Das Landratsamt Ostallgäu erlässt aufgrund der Art. 22, 27 Abs. 5 und 75 Abs. 1 Bayer. Wassergesetz (BayWG) i. d. F. der Bek. vom 18. September 1981 (GVBl. S. 425) i. V. m. § 49 der Schifffahrtordnung (SchO) vom 09. August 1977 (GVBl. S. 469, berichtigt S. 488), geändert durch Verordnung vom 10. Februar 1981 (GVBl. S. 35) folgende Verordnung:

 

§ 1

Schutzzweck

Diese Verordnung dient dem Schutz von Leben und Gesundheit der Badenden sowie der Regelung des Erholungsverkehrs auf Teilbereichen des Forggensees (mit Illasbergsee) und des Bannwaldsees.

 

§ 2

Verbote

Das Befahren des Forggensees, des Illasbergsees und des Bannwaldsees mit kleinen Fahrzeugen ohne eigene Triebkraft (Segelboote – soweit sie dem Gemeingebrauch unterliegen -, Windsurfer, Ruder-, Tret-, Falt- und Schlauboote) bei den Freibadeplätzen des Landkreises Ostallgäu (Fl.-Nr. 1416/2, 1422/2, 1440 und 1441, Gemarkung Rieden a. F., bei Dietringen; Fl.-Nr. 2150/3, 2150/5 und 2150/6, Gemarkung Buching, am Illasbergsee; Teilfläche des Grundstückes Fl.-Nr. 1123, Gemarkung Schwangau, am Bannwaldsee) in den in Abs. 3 festgelegten Bereichen ist in der Zeit vom 01. Juli bis 31. August während der gemäß § 6 Abs. 1 der Satzung über Freibadeplätze des Landkreises Ostallgäu vom 28. April 1980 (Amtsblatt des Landkreises Ostallgäu vom 08.05.1980, Nr. 14) festgelegten Öffnungszeiten verboten. Vom Verbot ausgenommen sind kleine Schlauchboote mit einer Traglast von höchstens zwei Personen, Luftmatratzen u. ä. Schwimmgeräte.

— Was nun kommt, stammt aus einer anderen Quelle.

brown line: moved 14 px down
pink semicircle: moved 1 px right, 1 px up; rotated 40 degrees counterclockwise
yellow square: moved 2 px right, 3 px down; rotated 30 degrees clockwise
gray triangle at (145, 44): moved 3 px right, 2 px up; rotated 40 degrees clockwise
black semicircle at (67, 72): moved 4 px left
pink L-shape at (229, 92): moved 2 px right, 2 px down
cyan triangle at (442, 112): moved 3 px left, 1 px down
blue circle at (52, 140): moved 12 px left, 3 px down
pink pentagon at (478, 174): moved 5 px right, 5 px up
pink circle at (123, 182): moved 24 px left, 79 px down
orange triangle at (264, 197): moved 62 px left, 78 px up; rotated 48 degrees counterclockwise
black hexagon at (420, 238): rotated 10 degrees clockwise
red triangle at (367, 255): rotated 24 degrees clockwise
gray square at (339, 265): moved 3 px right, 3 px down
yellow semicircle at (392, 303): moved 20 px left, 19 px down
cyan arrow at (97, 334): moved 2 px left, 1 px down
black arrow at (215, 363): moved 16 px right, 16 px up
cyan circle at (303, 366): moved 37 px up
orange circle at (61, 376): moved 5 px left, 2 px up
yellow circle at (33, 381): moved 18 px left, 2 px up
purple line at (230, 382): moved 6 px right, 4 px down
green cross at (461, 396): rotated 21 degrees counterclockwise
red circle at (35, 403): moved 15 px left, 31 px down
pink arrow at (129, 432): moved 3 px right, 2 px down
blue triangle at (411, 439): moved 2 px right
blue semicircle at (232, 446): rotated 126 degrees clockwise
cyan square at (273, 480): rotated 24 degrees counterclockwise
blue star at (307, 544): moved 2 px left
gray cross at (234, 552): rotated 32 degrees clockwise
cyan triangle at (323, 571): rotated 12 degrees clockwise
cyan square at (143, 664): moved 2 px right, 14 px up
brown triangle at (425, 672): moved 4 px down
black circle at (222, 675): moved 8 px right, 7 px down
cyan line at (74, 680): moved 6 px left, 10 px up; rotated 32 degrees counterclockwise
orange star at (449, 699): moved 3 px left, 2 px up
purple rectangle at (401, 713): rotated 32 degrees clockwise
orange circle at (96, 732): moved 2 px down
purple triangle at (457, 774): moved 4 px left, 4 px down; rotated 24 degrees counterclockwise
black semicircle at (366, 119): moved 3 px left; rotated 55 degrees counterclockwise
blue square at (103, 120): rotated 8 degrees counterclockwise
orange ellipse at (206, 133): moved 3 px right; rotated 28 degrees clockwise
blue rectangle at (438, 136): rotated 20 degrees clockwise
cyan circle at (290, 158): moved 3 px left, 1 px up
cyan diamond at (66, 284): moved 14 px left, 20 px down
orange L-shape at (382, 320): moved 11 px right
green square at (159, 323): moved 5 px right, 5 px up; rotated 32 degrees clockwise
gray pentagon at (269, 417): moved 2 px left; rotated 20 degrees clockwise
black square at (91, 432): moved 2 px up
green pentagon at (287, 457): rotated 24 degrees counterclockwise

Die Ausübung der Fischereirechte wird von dem Verbot nicht berührt.

Die Ausübung der gemäß § 3 SchO genehmigten oder genehmigungspflichtigen Schifffahrt auf dem Forggensee bei dem Freibadeplatz des Landkreises Ostallgäu bei Dietringen in dem in Abs. 3 festgelegten Bereich ist während der im Abs. 1 genannten Zeit verboten.

Die räumlichen Geltungsbereiche der Verbote nach Abs. 1 und 2 umfassen die in drei Lageplänen Maßstab 1 : 5.000 (Anlagen 1 – 3) dargestellten Gewässerflächen. Die Lagepläne sind beim Landratsamt Ostallgäu archivmäßig verwahrt und können während der Zeiten des Parteiverkehrs eingesehen werden. Die Grenzen sind als rote Linien eingetragen. Die Lagepläne sind Bestandteil dieser Verordnung.

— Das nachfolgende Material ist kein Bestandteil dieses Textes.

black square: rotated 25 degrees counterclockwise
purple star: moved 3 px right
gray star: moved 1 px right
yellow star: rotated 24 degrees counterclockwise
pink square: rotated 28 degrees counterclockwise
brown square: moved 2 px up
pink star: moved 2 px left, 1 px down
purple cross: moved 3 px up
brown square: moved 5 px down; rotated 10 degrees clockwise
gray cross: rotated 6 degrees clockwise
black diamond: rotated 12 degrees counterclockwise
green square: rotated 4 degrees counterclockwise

Die Grenzen der Geltungsbereiche der Verbote nach Abs. 1 und 2 werden durch gelbe Bojen in der Natur gekennzeichnet.

 

§ 3

Befreiung

Von den Verboten des § 2 Abs. 1 und 2 dieser Verordnung kann das Landratsamt Ostallgäu im Einzelfall Befreiung erteilen, wenn

überwiegende Gründe des allgemeinen Wohls die Befreiung erfordern oder

der Vollzug dieser Bestimmungen zu einer offenbar nicht beabsichtigten Härte führen würde und die Abweichung mit den öffentlichen Belangen im Sinne dieser Verordnung vereinbar ist.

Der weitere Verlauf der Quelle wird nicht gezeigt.